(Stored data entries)
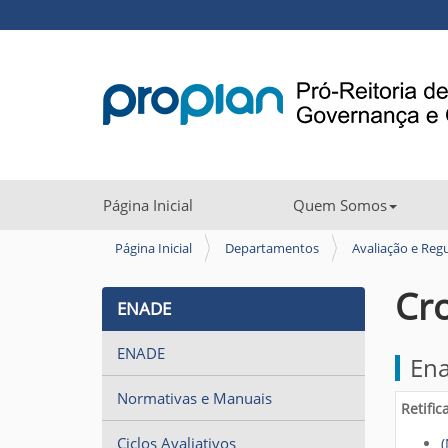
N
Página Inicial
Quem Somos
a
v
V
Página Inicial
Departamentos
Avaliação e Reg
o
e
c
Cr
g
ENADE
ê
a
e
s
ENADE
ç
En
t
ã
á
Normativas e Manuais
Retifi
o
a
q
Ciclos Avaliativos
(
==
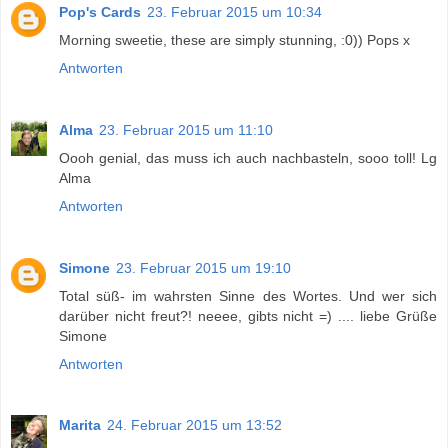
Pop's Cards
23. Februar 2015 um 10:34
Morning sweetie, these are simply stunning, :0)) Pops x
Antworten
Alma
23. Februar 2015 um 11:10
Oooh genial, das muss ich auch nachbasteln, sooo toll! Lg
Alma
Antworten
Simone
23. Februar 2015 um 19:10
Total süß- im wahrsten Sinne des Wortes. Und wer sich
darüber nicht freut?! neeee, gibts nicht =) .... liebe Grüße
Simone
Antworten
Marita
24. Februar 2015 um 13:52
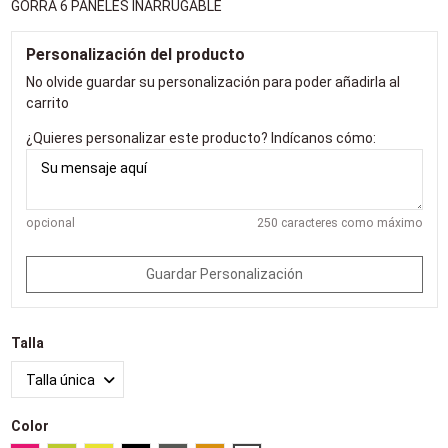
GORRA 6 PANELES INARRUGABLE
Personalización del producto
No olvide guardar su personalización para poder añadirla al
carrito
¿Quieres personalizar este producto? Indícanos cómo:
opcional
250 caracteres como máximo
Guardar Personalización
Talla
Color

● **EXERCISE PROMPT**:
Using the records above, copy each line that contains "producto".

● **ANSWER**:
Personalización del producto
¿Quieres personalizar este producto? Indícanos cómo:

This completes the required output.